# YOUR ASSIGNMENT
Reproduce the whole of the records exactly, and make sure no picture is carried into the result.

# DATA FOR REVIEW

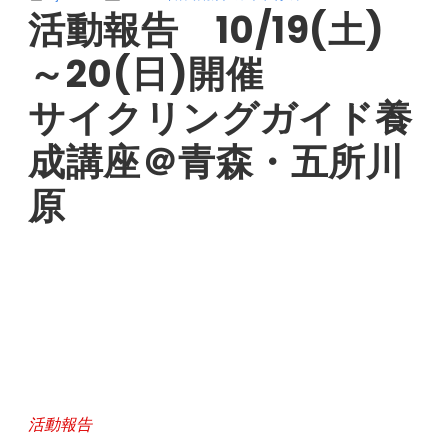
活動報告 10/19(土)
～20(日)開催
サイクリングガイド養
成講座＠青森・五所川
原
活動報告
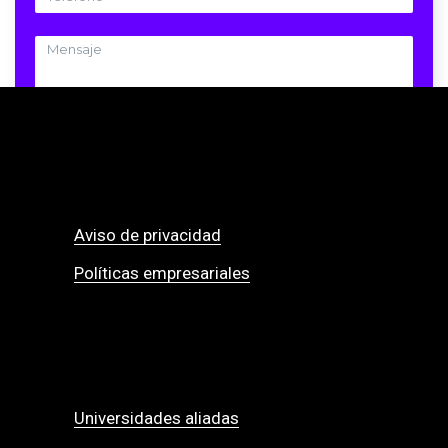
ENVIAR
Aviso de privacidad
Políticas empresariales
Universidades aliadas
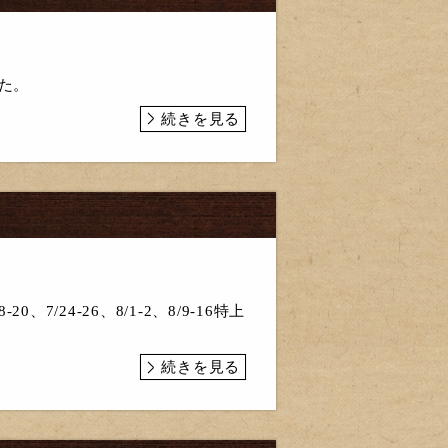
した。
続きを見る
/24-26、8/1-2、8/9-16特上
続きを見る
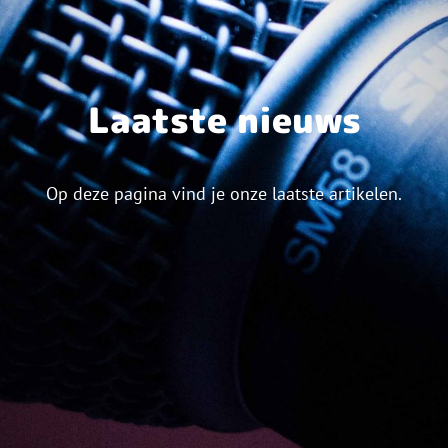
Laatste nieuws
Op deze pagina vind je onze laatste artikelen.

# TASK RESPONSE
活動報告 10/19(土)
～20(日)開催
サイクリングガイド養
成講座＠青森・五所川
原
活動報告
ENVIAR
Aviso de privacidad
Políticas empresariales
Universidades aliadas
した。
続きを見る
/24-26、8/1-2、8/9-16特上
続きを見る
Laatste nieuws
Op deze pagina vind je onze laatste artikelen.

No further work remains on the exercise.